The ages mentioned in the song are 15, 22, 33, 45, “halftime,” 67, and, with immense softness, 99 (that’s the part when I really, really lose it). Surely John Ondrasik must have been about 33 himself when the song was released in 2004, and my interpretation is that he was already, at the 1/3 mark to 100, nostalgic for the time in his life when he was about half his age – 15 years old – because then you still have so much time ahead of you.
What of “halftime”? That’s 50, midlife, the decade of the quinquagenarian. I’m 53 1/2 in a few days (we acknowledge half birthdays in my family), and I feel physically stronger, mentally more focused, and emotionally more stable than I ever have. I never want to return to half my age, 26 3/4; I was confused, needy, and blindly trying to correct the first set of big boo-boos of my life. Much of this blog will address how I have finally come to pull myself out of that mess.

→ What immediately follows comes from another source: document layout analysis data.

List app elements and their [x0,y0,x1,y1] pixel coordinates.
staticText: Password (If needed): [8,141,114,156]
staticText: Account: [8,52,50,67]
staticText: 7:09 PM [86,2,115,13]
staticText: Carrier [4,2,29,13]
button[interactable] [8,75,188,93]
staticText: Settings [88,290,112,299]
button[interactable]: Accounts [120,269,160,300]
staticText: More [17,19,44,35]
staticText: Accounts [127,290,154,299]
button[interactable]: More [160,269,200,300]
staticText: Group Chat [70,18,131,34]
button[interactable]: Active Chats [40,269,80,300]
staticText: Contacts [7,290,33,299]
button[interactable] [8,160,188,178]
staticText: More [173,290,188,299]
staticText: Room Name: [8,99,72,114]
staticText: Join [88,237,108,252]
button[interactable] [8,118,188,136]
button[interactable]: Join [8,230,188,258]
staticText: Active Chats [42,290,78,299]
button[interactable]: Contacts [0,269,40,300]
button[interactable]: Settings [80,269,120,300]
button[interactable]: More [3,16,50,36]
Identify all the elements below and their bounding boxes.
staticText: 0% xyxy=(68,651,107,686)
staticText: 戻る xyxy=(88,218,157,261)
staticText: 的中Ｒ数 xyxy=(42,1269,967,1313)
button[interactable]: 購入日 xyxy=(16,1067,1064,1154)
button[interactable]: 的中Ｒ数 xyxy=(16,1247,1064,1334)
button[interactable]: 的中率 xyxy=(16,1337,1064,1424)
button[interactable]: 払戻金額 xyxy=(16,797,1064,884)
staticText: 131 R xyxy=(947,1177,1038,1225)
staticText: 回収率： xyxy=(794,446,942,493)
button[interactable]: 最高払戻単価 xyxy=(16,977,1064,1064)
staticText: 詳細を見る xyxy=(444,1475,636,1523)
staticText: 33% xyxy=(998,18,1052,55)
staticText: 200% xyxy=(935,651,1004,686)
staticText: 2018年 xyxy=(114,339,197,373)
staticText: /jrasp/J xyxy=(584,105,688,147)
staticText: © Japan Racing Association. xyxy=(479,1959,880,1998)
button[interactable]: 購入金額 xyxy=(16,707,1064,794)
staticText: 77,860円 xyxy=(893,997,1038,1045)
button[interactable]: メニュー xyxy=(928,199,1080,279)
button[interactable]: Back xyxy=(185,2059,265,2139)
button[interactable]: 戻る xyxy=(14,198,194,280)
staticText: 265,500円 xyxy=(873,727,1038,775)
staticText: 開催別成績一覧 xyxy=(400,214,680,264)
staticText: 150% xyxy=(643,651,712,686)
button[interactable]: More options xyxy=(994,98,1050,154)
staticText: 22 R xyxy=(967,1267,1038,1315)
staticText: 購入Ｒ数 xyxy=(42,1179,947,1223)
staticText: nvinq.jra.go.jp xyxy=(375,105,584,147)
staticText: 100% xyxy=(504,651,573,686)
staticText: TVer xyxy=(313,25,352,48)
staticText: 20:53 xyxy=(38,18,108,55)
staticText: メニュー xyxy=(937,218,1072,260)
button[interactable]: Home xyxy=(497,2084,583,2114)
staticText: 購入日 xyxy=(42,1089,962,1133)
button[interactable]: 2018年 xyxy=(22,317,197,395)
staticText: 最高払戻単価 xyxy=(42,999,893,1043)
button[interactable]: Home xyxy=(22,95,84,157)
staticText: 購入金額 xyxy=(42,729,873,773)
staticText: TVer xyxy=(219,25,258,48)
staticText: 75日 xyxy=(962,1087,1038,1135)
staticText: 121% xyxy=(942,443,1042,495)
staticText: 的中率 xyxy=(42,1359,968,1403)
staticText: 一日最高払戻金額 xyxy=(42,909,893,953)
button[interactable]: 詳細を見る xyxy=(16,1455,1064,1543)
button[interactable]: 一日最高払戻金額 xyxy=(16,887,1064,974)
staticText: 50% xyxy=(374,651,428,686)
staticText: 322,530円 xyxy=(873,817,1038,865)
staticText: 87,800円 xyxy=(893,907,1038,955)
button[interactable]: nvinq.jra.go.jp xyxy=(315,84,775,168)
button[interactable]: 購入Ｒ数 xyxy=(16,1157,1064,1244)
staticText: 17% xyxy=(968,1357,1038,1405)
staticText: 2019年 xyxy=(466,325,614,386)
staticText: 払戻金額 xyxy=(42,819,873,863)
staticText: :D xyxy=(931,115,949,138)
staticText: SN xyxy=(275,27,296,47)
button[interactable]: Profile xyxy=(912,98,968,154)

The main goal of this blog is to emphasize that, by learning deeply from my blunders, I have made it to the halfway point on this 100-year mountain and can turn around and call out to others at their points on their climbs and say, “Hey, the view is awesome from here, come see this! Oh, but you know what? Be careful of that loose boulder off to your right, be sure to notice those purple flowers in the field to your left (unabashed reference to one of my fave films, The Color Purple), and you might want to consider taking that detour in the sketchy-looking stream – there’s the most rewarding surprise waterfall that everyone else misses.”
Come join me on my climb, I’ve got plenty of maps and harnesses to share from when I was 15, 22, 33, 45, and now… “halftime.” It’s the time of the Quinquagen.